Reactive alterations in patients with severe infections or malignancy-associated leukocytosis, which closely mimic chronic leukemias, are among the most common diagnostic mistakes. On the other hand, early leukemia may appear subtly at first and be confused with a reactive process.
Although diagnostic ambiguity has been greatly decreased by advances in molecular diagnostics, accessibility is still restricted in many areas. Therefore, it is still crucial to use a step-by-step diagnostic procedure that starts with clinical examination, moves on to peripheral smear analysis, basic laboratory testing, and sophisticated diagnostics when necessary.
Inappropriate management techniques, needless chemotherapy, delayed treatment of underlying causes, and unfavorable patient outcomes could arise from a failure to accurately differentiate leukemia from LR.
Conclusion
A benign yet striking hematological reaction that resembles leukemia is called a leukemoid reaction.
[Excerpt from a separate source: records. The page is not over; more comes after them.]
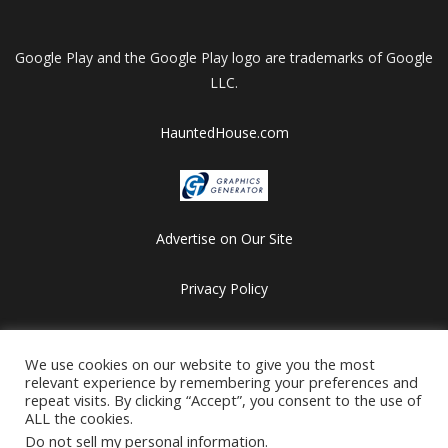
Google Play and the Google Play logo are trademarks of Google
LLC.
HauntedHouse.com
Advertise on Our Site
Privacy Policy
Copyright © 2012-2026 HalloweenFlashGames.com
All games are copyrighted by their respective owners/developers.
We use cookies on our website to give you the most
relevant experience by remembering your preferences and
Contact us at webmaster@besthalloweensites.net
repeat visits. By clicking “Accept”, you consent to the use of
ALL the cookies.
Do not sell my personal information
.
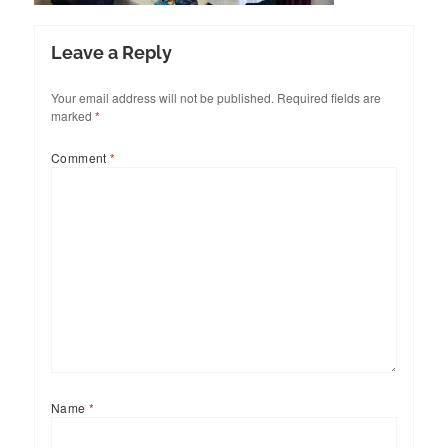
Leave a Reply
Your email address will not be published.
Required fields are
marked
*
Comment
*
Name
*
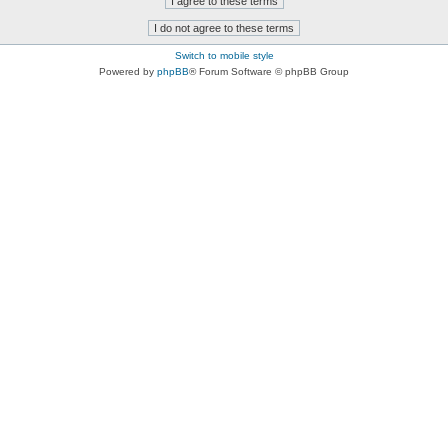
Switch to mobile style
Powered by
phpBB
® Forum Software © phpBB Group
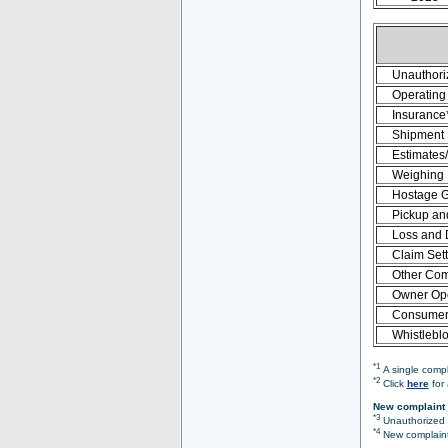
Unauthori
Operating 
Insurance
Shipment
Estimates
Weighing
Hostage 
Pickup an
Loss and
Claim Set
Other Com
Owner Ope
Consumer 
Whistlebl
*1
A single compl
*2
Click
here
for 
New complaint 
*3
Unauthorized O
*4
New complaint 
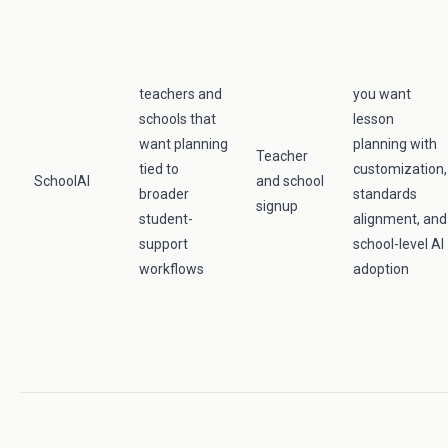
teachers and
you want
schools that
lesson
want planning
planning with
Teacher
tied to
customization,
SchoolAI
and school
broader
standards
signup
student-
alignment, and
support
school-level AI
workflows
adoption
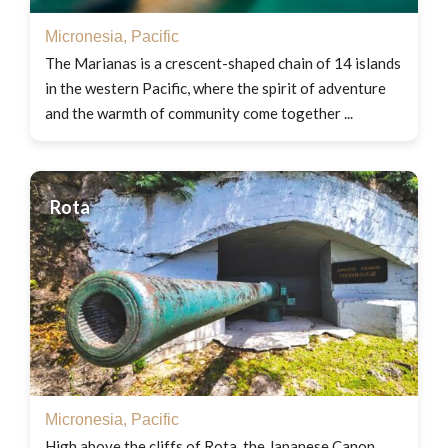
Micronesia
,
Pacific
The Marianas is a crescent-shaped chain of 14 islands
in the western Pacific, where the spirit of adventure
and the warmth of community come together ...
Rota
Micronesia
,
Pacific
High above the cliffs of Rota, the Japanese Canon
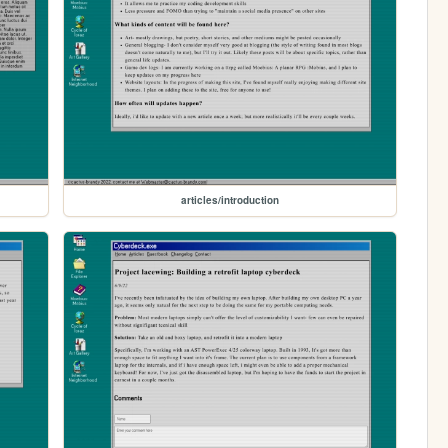
articles/introduction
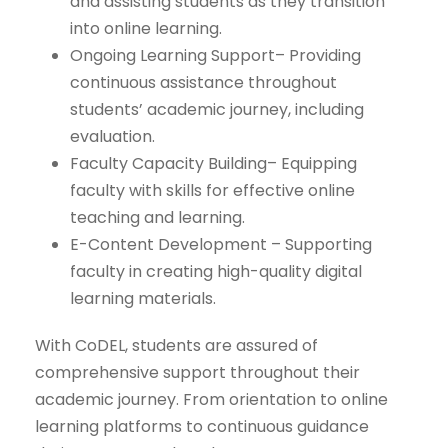
and assisting students as they transition
into online learning.
Ongoing Learning Support– Providing
continuous assistance throughout
students’ academic journey, including
evaluation.
Faculty Capacity Building– Equipping
faculty with skills for effective online
teaching and learning.
E-Content Development – Supporting
faculty in creating high-quality digital
learning materials.
With CoDEL, students are assured of
comprehensive support throughout their
academic journey. From orientation to online
learning platforms to continuous guidance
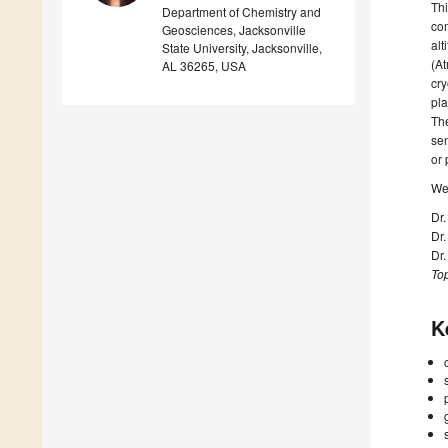
Thi
Department of Chemistry and
com
Geosciences, Jacksonville
alt
State University, Jacksonville,
(At
AL 36265, USA
cry
pla
The
sen
or 
We 
Dr
Dr
Dr
Top
K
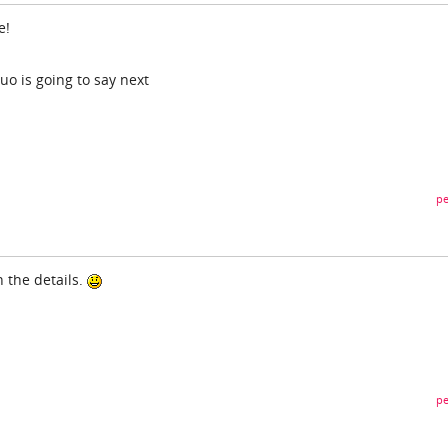
e!
o is going to say next
pe
n the details.
pe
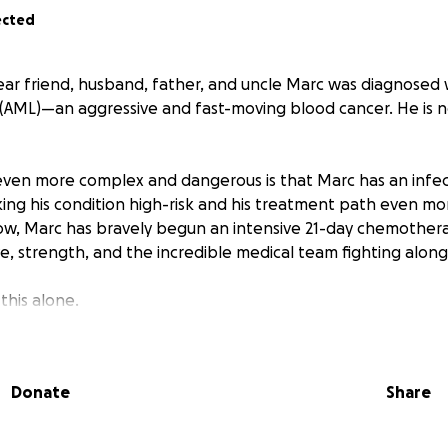
ected
dear friend, husband, father, and uncle Marc was diagnosed 
(AML)—an aggressive and fast-moving blood cancer. He is no
even more complex and dangerous is that Marc has an infe
ng his condition high-risk and his treatment path even m
now, Marc has bravely begun an intensive 21-day chemother
e, strength, and the incredible medical team fighting along
this alone.
000 to help cover:
Donate
Share
 expenses
ng needs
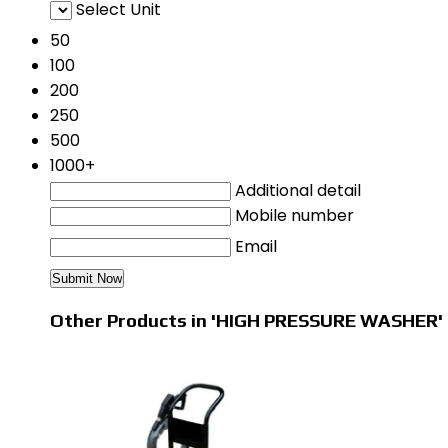
Select Unit
50
100
200
250
500
1000+
Additional detail
Mobile number
Email
Other Products in 'HIGH PRESSURE WASHER'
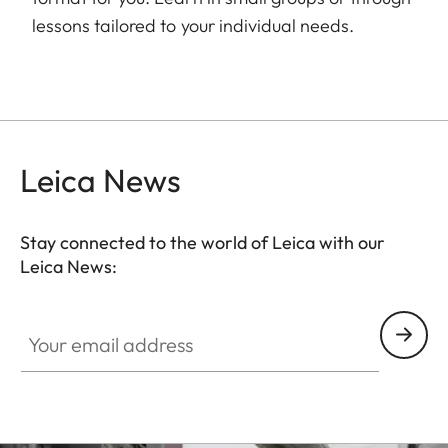
lessons tailored to your individual needs.
Leica News
Stay connected to the world of Leica with our
Leica News:
Your email address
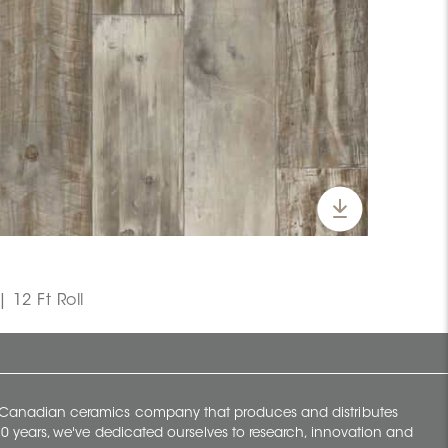
 12 Ft Roll
y Canadian ceramics company that produces and distributes
t 70 years, we've dedicated ourselves to research, innovation and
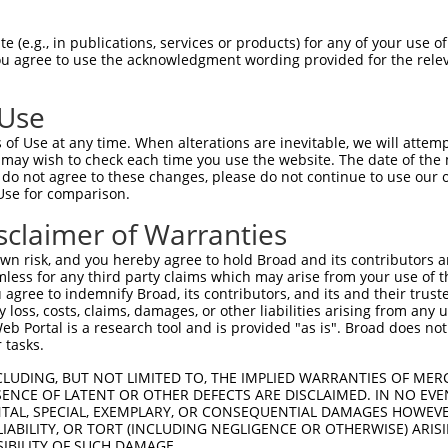
TATCGAGACACATTCTACGACAACTTTGAAAACGAACC  74

 (e.g., in publications, services or products) for any of your use of
You agree to use the acknowledgment wording provided for the relev
||||||||||||||||.|.||||||||.|.||...|||

TATCGAGACACATTCTCCTACAACTTTTATAATAGACC  74

 Use
ATGAAGTGAAAATAAAGAGGGGCCGCTCAAATCTCCTT  147

of Use at any time. When alterations are inevitable, we will attem
|.||||||||||.|||   |||.|.|||||..|.||.|

 may wish to check each time you use the website. The date of the m
ACGAAGTGAAAACAAA---GGGTCCCTCAAGGCCCCGT  144

do not agree to these changes, please do not continue to use our o
Use for comparison.
GAGCCTCAGTACCACGCAGAAATGTGCTTCCTCTCTTG  221

sclaimer of Warranties
.|||||.||.||||||||||||||||||||||||||||

CAGCCTGAGCACCACGCAGAAATGTGCTTCCTCTCTTG  218

n risk, and you hereby agree to hold Broad and its contributors and 
mless for any third party claims which may arise from your use of t
CCAGATCACCTGGTTTGTATCCTGGACCCCCTGCCCGG  295

 agree to indemnify Broad, its contributors, and its and their trustee
any loss, costs, claims, damages, or other liabilities arising from a
||||||||||||||||||||||||||||||||||||||

 Portal is a research tool and is provided "as is". Broad does not
CCAGATCACCTGGTTTGTATCCTGGACCCCCTGCCCGG  292

 tasks.
ACCCCAATGTCACCCTGACCATCTCCGCCGCCCGCCTC  369

CLUDING, BUT NOT LIMITED TO, THE IMPLIED WARRANTIES OF MERC
ENCE OF LATENT OR OTHER DEFECTS ARE DISCLAIMED. IN NO EVE
||||||||||||||||||||||||||||||||||||||

DENTAL, SPECIAL, EXEMPLARY, OR CONSEQUENTIAL DAMAGES HOWE
ACCCCAATGTCACCCTGACCATCTCCGCCGCCCGCCTC  366

 LIABILITY, OR TORT (INCLUDING NEGLIGENCE OR OTHERWISE) ARIS
SIBILITY OF SUCH DAMAGE.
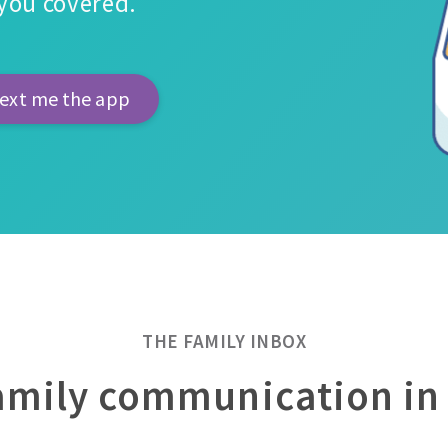
s you covered.
THE FAMILY INBOX
family communication in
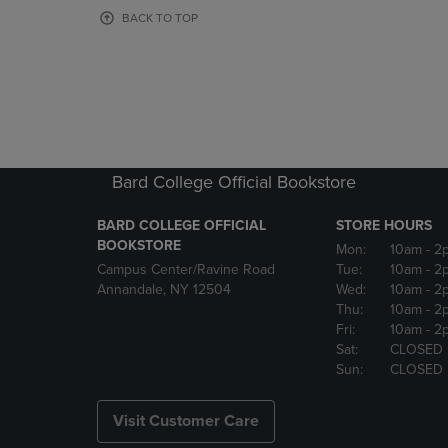
OR
OR
BACK TO TOP
DOWN
DOWN
ARROW
ARROW
KEY
KEY
TO
TO
OPEN
OPEN
SUBMENU.
SUBMENU
Bard College Official Bookstore
BARD COLLEGE OFFICIAL
STORE HOURS
BOOKSTORE
Mon:
10am
- 2
Campus Center/Ravine Road
Tue:
10am
- 2
Annandale, NY 12504
Wed:
10am
- 2
Thu:
10am
- 2
Fri:
10am
- 2
Sat:
CLOSED
Sun:
CLOSED
Visit Customer Care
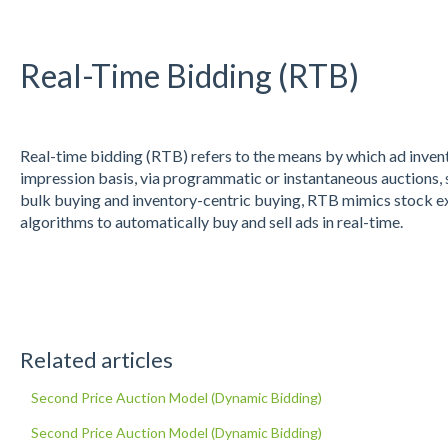
Real-Time Bidding (RTB)
Real-time bidding (RTB) refers to the means by which ad invent
impression basis, via programmatic or instantaneous auctions, s
bulk buying and inventory-centric buying, RTB mimics stock e
algorithms to automatically buy and sell ads in real-time.
Related articles
Second Price Auction Model (Dynamic Bidding)
Second Price Auction Model (Dynamic Bidding)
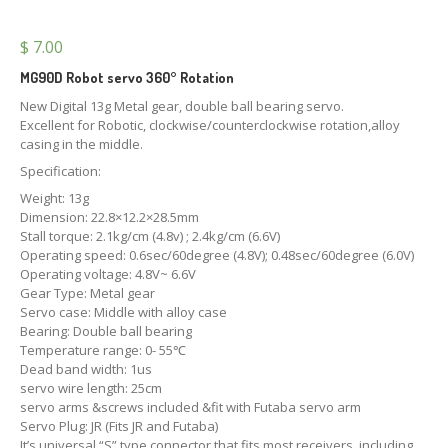
$
7.00
MG90D Robot servo 360° Rotation
New Digital 13g Metal gear, double ball bearing servo.
Excellent for Robotic, clockwise/counterclockwise rotation,alloy
casing in the middle.
Specification:
Weight: 13g
Dimension: 22.8×12.2×28.5mm
Stall torque: 2.1kg/cm (4.8v) ; 2.4kg/cm (6.6V)
Operating speed: 0.6sec/60degree (4.8V); 0.48sec/60degree (6.0V)
Operating voltage: 4.8V~ 6.6V
Gear Type: Metal gear
Servo case: Middle with alloy case
Bearing: Double ball bearing
Temperature range: 0- 55℃
Dead band width: 1us
servo wire length: 25cm
servo arms &screws included &fit with Futaba servo arm
Servo Plug: JR (Fits JR and Futaba)
It’s universal “S” type connector that fits most receivers, including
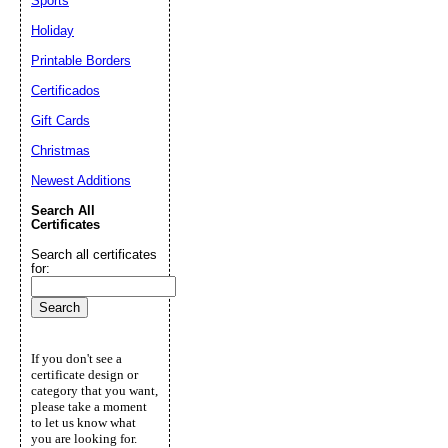
Sports
Holiday
Printable Borders
Certificados
Gift Cards
Christmas
Newest Additions
Search All
Certificates
Search all certificates
for:
If you don't see a
certificate design or
category that you want,
please take a moment
to let us know what
you are looking for.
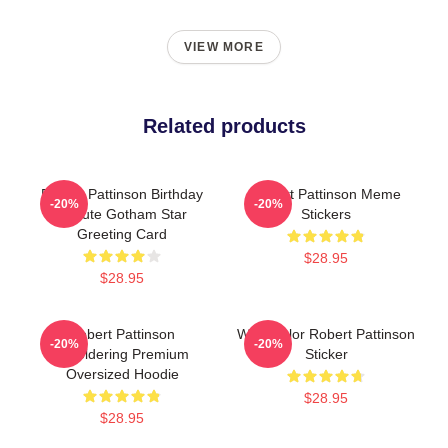
VIEW MORE
Related products
Robert Pattinson Birthday
Robert Pattinson Meme
-20%
-20%
Tribute Gotham Star
Stickers
Greeting Card
$28.95
$28.95
Robert Pattinson
Watercolor Robert Pattinson
-20%
-20%
SMoldering Premium
Sticker
Oversized Hoodie
$28.95
$28.95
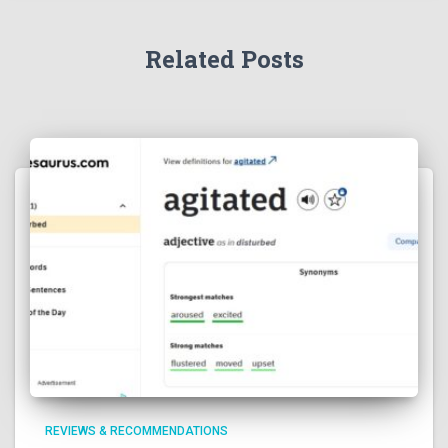
Related Posts
REVIEWS & RECOMMENDATIONS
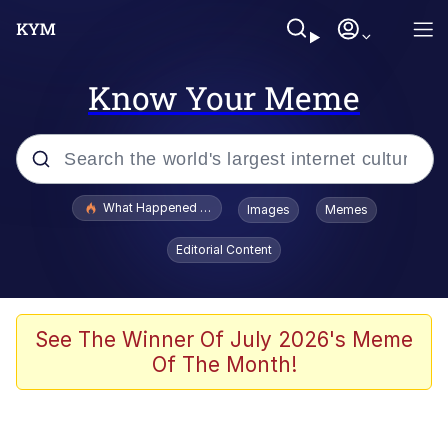
Know Your Meme
Popular searches
What Happened To Toadsworth / Toadsworth Is Dead
Images
Memes
Evelyn Smith Smiling /
Editorial Content
Evelynsmithhhhh Stare
Memes
Scuba Dance
See The Winner Of July 2026's Meme
Of The Month!
Neegy
Polyester Edit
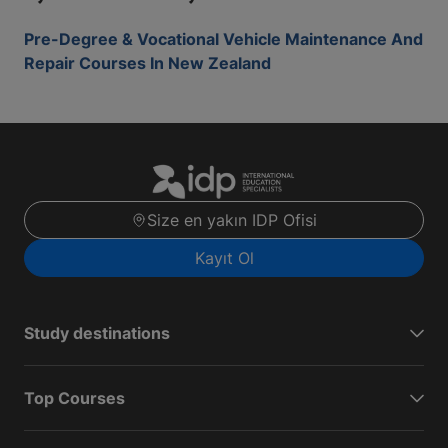
Pre-Degree & Vocational Vehicle Maintenance And
Repair Courses In New Zealand
Size en yakın IDP Ofisi
Kayıt Ol
Study destinations
Top Courses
Due to significant variations in prognosis and treatment, accurate distinction is crucial. It is essential to use a thorough diagnostic strategy that incorporates molecular research, peripheral smear analysis, bone marrow examination, laboratory evaluation, and clinical assessment. Diagnostic accuracy and patient care will be further enhanced by ongoing developments in diagnostic technologies and clinician knowledge.